Gen Xers and older Millennials who grew up in the Bay Area — and their parents — may remember 1988 as a scary time to be a kid, with multiple child disappearances making headlines within a few months. One of those was the disappearance of nine-year-old Michaela Garecht, who was grabbed in a supermarket parking lot in Hayward a few days before Thanksgiving, never to be seen again.

Now, 32 years on, investigators in the East Bay say they've identified a suspect, and it's a man who's been in prison for another Hayward murder since 1989, and who's been charged in a double murder of two women in 1986 in Fremont. His name is David Misch, he's now 59 years old, and, as KRON4 reports, he is being arraigned in Alameda County court on Tuesday on Garecht's kidnapping and murder.

Garecht's remains have never been found, and Misch has refused to speak to authorities about the case. But investigators with the Hayward Police Department believe they have enough physical evidence from the scene, in addition to witness descriptions of Garecht's abductor, to link Misch to the crime.

In particular, as the Chronicle reports, investigators had a partial palm print found on the young girl's scooter, which they say they were able to match to Misch "literally through eyesight." Investigator say that Misch took Garecht's scooter around to the back of the store, out of plain sight, and used it to lure her near his vehicle before grabbing her. The girl had gone to the store with a friend to buy candy, and the friend described Garecht's abductor as a slender man in his early 20s with shoulder-length blond hair. Misch was in his mid-20s at the time.

Hayward Police Chief Toney Chaplin announced Monday that they had made a break in the case earlier this year when Fremont police had listed Misch among possible suspects to look into in the Garecht case. Misch had only recently been charged (in 2018) with the 1986 murders of two best friends, Michelle Xavier and Jennifer Duey, in Fremont — a case for which he has yet to stand trial.

Misch was convicted in 1990 in the stabbing death of 36-year-old Margaret Ball in Hayward in 1989. He was sentenced to 18 years to life, and has been in state prison ever since.
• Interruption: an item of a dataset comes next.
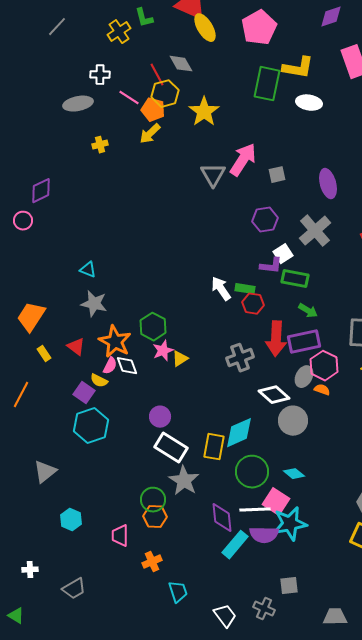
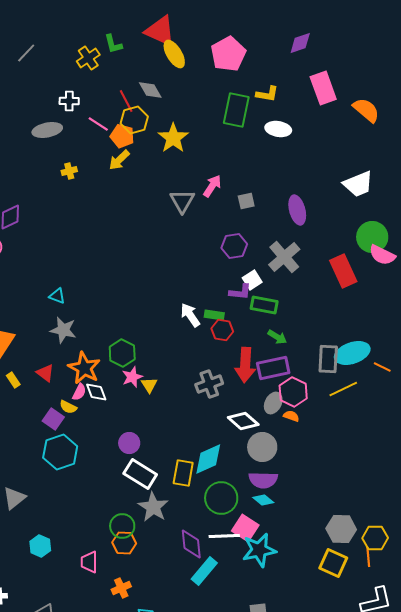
yellow L-shape: (298, 68) -> (267, 94), size x0.7
pink arrow: (243, 160) -> (212, 186), size x0.7
yellow triangle: (180, 359) -> (149, 385), turned -30
purple semicircle: (264, 535) -> (263, 480), moved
He's now been charged with murder as well as two special circumstances, and taken together, the cases form the portrait of a serial killer the extent of whose crimes may still not be known. As far as authorities understand, Garecht was his only alleged child victim.

"There are no words that can adequately describe the horror of a kidnapped child,” said Alameda County DA Nancy O'Malley in a Monday press conference. "Especially when the child or the child’s remains are never found… They were just kids. Carefree and certainly not suspecting the danger that lay ahead. Michaela’s kidnapping devastated her family, paralyzed them with grief and terrorized them with the unknowing of what happened to Michaela. Their pain was and remains indescribable."

As KPIX reports, the victim's father, Rod Garecht, now 71, drove to Hayward from his home in Amador County for the press conference.

"I’m just glad he got caught, you know. That’s all I can say. Now they got somebody. It’s gonna start the process all over again," Garecht said. "I’m kinda relieved... they’ve got a suspect they can grill and hopefully he’ll cough up wherever the body is."

Chaplin told reporters that they are withholding aspects of the investigation and the exact connections they made to Misch besides the fingerprint evidence, hoping to still find the girl's remains.

This latest break in a decades-old cold case involving a young female murder victim in the Bay Area follows on the October parole-hearing confession of Steven Carlson, who was previously convicted in the 1984 murder of 14-year-old Tina Faelz in Pleasanton.

And, as the Chronicle recalls, two other Bay Area girls disappeared within months of Garecht's kidnapping in 1988: 7-year-old Amber Swartz-Garcia, who disappeared a few months earlier in Pinole; and 13-year-old Ilene Misheloff who disappeared while walking home from school in Dublin (as Faelz did) on January 30, 1989. The Misheloff case remains unsolved, but a convicted murderer of another 7-year-old girl, Curtis Anderson, confessed to the kidnapping and murder of Swartz-Garcia before his death in 2007, according to the FBI.